Tensorflow.JS - TF.Weniger (Tensor1, Tensor2)
Tensorflow.JS - Tensor1.weniger (Tensor2)
Ausgang
Arbeiten
Tensor-1: Tensor [100, 200, 300, 500]
Tensor-2: Tensor [50, 345, 675, 120]
Elementweise Vergleich:
100<50 - false
200<345 - true
300<675 - true
500<120 - false
Beispiel 2
Erstellen Sie zwei Werte mit scalar () und wenden Sie TF an.weniger () zu überprüfen, ob der Wert geringer ist als der im zweite Skalar vorhandene Wert.
Tensorflow.JS - TF.Weniger (scalar1, scalar2)
Tensorflow.JS - Scalar1.weniger (scalar2)
Ausgang
34 ist mindestens 23. Also gab es falsch zurück.
Beispiel 3
Erstellen Sie 2 zweidimensionale Tensoren mit 2 Zeilen und 2 Spalten und wenden Sie TF an.weniger () zu überprüfen, ob die Elemente im ersten Tensor geringer sind als die Elemente im zweiten Tensor.
Tensorflow.JS - TF.Weniger (Tensor1, Tensor2)

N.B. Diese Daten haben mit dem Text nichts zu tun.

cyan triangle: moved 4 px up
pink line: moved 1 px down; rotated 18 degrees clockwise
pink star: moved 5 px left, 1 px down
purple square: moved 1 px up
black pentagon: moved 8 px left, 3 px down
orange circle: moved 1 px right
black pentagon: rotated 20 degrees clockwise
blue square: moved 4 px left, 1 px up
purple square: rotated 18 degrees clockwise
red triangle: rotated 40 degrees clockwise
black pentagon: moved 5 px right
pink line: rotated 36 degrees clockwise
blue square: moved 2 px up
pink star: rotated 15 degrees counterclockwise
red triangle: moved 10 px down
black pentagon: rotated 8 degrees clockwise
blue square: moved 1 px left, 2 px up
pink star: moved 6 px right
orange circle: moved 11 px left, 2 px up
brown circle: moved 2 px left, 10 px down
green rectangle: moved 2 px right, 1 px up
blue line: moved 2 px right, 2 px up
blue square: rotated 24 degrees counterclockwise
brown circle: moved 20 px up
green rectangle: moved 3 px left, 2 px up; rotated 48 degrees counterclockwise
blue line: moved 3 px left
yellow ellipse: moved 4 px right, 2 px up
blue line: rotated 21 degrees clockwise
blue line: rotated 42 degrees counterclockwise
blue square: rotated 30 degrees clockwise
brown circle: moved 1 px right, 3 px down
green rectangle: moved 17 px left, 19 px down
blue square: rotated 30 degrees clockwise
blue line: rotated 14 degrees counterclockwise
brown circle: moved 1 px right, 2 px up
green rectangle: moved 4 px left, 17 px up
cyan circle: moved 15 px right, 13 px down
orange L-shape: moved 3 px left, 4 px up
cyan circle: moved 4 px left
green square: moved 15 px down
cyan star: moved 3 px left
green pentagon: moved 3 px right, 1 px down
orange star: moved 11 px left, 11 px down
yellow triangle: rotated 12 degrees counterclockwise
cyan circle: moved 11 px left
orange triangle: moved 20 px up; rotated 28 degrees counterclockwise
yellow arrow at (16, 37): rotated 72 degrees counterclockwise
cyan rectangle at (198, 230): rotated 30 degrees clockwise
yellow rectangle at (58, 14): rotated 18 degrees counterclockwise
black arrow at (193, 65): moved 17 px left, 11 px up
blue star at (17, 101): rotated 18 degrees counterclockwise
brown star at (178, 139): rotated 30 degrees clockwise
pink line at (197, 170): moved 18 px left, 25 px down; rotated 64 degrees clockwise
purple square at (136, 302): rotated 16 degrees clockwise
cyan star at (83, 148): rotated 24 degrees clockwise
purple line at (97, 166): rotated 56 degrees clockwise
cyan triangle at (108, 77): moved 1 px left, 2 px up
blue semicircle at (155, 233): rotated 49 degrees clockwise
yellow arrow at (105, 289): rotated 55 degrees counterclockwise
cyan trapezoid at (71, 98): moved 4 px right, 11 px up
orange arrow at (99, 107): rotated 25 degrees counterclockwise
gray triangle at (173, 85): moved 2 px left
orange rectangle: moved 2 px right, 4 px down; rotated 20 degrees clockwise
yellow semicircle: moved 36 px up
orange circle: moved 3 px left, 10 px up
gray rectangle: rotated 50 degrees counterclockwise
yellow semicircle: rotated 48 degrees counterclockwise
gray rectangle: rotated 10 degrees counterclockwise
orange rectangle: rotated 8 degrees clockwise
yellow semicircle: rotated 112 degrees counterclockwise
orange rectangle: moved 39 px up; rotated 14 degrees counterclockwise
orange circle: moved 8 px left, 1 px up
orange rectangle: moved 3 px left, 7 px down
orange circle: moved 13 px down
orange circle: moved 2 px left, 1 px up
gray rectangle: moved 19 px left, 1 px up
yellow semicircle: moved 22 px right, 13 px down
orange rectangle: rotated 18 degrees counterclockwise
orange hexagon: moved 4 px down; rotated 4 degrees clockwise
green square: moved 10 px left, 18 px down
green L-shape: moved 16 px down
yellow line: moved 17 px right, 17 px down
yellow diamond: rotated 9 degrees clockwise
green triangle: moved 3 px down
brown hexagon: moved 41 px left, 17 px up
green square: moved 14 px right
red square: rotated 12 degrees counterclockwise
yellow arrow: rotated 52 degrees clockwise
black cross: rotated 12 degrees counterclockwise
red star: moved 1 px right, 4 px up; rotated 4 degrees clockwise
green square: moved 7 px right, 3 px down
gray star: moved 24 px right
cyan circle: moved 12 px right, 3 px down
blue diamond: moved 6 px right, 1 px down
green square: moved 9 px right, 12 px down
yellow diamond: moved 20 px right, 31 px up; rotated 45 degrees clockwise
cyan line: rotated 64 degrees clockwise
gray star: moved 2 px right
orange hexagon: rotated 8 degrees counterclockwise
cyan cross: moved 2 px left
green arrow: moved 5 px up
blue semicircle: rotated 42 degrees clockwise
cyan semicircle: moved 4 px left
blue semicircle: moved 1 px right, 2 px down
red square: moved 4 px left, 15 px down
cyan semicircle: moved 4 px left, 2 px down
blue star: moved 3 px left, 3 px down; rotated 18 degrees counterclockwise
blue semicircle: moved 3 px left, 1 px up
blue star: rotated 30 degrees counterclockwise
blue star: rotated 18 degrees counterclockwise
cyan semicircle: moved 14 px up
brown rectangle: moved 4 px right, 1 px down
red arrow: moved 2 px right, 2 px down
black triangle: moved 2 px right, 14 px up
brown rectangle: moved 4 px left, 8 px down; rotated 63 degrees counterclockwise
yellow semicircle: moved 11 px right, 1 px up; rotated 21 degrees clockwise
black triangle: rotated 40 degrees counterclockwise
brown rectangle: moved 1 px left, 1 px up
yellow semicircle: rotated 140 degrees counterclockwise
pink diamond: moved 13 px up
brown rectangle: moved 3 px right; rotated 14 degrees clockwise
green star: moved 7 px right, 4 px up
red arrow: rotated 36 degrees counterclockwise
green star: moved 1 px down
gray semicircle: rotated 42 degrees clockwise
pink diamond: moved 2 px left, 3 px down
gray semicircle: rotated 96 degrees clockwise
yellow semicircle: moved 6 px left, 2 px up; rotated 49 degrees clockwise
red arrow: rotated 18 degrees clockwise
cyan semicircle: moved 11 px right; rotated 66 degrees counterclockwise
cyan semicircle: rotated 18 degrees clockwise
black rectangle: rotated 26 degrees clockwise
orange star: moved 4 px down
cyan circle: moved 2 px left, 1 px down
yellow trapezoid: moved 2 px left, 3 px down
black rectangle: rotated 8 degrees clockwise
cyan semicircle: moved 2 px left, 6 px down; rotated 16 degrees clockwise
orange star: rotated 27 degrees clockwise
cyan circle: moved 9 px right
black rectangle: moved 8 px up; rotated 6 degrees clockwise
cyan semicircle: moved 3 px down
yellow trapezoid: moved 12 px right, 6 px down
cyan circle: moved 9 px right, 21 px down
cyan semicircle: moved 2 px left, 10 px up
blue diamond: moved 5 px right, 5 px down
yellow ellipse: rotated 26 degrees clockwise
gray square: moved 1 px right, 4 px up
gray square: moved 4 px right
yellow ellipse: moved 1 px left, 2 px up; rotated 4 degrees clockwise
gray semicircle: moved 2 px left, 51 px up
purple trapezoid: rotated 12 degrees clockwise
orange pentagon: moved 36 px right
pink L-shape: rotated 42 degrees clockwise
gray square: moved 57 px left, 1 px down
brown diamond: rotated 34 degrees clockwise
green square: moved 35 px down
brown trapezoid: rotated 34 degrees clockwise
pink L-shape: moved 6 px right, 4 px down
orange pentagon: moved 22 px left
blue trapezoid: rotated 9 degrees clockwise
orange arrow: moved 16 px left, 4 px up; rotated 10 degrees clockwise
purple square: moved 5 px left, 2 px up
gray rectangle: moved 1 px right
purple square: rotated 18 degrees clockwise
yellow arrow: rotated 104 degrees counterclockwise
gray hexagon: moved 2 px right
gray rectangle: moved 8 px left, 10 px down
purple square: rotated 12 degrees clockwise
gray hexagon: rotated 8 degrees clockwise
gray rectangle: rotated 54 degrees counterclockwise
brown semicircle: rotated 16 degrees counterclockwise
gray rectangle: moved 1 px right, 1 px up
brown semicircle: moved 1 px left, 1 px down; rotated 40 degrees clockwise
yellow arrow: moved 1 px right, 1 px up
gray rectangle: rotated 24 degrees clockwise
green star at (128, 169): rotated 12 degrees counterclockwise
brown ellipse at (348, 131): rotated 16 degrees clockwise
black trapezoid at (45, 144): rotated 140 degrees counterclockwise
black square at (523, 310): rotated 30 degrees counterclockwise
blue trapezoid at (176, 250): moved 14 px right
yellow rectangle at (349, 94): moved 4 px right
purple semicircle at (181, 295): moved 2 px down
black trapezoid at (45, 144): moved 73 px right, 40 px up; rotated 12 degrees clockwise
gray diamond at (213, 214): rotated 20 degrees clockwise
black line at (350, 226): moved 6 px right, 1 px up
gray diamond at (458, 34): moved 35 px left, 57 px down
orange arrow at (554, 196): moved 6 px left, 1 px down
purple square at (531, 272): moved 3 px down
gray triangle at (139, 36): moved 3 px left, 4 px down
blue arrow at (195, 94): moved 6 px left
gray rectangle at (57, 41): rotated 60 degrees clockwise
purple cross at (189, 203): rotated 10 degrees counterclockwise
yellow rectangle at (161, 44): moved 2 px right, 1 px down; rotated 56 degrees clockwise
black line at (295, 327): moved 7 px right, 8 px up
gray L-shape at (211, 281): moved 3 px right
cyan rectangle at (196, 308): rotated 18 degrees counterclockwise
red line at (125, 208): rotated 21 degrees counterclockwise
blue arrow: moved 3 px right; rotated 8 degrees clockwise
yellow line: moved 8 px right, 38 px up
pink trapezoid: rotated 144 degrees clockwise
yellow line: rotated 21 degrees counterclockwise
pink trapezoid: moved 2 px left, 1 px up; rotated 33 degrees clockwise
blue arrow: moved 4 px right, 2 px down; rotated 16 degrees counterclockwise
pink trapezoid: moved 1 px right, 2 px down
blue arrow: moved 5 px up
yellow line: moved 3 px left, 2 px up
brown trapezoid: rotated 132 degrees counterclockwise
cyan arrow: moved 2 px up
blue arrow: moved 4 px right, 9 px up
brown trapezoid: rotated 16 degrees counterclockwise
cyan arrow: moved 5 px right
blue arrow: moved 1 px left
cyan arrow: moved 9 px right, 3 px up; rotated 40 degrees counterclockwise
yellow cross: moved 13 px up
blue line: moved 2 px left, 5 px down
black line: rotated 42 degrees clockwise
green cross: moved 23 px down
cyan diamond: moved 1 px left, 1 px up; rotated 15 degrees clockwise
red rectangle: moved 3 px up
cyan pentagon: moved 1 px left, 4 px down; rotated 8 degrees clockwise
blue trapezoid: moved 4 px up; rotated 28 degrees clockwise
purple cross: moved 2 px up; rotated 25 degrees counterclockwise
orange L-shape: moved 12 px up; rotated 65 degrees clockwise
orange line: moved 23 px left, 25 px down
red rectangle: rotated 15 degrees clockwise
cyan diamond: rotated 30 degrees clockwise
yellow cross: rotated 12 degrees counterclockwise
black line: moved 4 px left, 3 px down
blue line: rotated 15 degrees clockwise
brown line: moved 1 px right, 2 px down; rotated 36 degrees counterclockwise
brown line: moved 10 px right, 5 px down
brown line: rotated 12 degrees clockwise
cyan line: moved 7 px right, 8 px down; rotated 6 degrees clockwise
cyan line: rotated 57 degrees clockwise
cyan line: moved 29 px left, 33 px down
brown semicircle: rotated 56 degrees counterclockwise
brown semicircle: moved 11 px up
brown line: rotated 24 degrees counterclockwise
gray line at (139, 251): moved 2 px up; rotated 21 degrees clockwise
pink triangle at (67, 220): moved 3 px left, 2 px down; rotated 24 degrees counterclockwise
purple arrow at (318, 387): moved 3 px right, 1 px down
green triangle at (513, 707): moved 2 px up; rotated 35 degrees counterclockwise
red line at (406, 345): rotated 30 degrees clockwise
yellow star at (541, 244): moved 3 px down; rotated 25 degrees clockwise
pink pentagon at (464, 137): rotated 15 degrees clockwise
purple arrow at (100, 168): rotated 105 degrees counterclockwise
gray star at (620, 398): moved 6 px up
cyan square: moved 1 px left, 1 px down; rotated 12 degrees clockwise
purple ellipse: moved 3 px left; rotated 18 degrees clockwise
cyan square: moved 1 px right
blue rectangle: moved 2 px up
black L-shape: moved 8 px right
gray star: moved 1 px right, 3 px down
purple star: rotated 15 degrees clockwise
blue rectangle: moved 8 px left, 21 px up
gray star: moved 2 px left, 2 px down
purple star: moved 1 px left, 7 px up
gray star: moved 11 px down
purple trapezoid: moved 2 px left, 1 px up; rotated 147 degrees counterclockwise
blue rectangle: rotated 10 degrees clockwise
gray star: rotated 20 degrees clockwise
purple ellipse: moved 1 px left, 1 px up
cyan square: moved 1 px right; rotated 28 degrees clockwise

Tensorflow.JS - Tensor1.weniger (Tensor2)
Ausgang
Arbeiten
Tensor-1: Tensor [[90, 56], [78, 12]]
Tensor-2: Tensor [[10, 56], [34, 45]]
Elementweise Vergleich:
90<10 - false
56<56 - false
78<34 - false
12<45 - true
Abschluss
tf.weniger () im Tensorflow.JS wird verwendet, um die Elemente zu vergleichen, die true zurückkehren, wenn das Element im ersten Tensor geringer ist als das Element im zweiten Tensor. Es ist auch möglich, die weniger () -Methode auf zwei Arten zu implementieren. Wir haben drei verschiedene Beispiele diskutiert, wobei die Tensors ein und zwei Dimensionen und Skalare verwendet werden.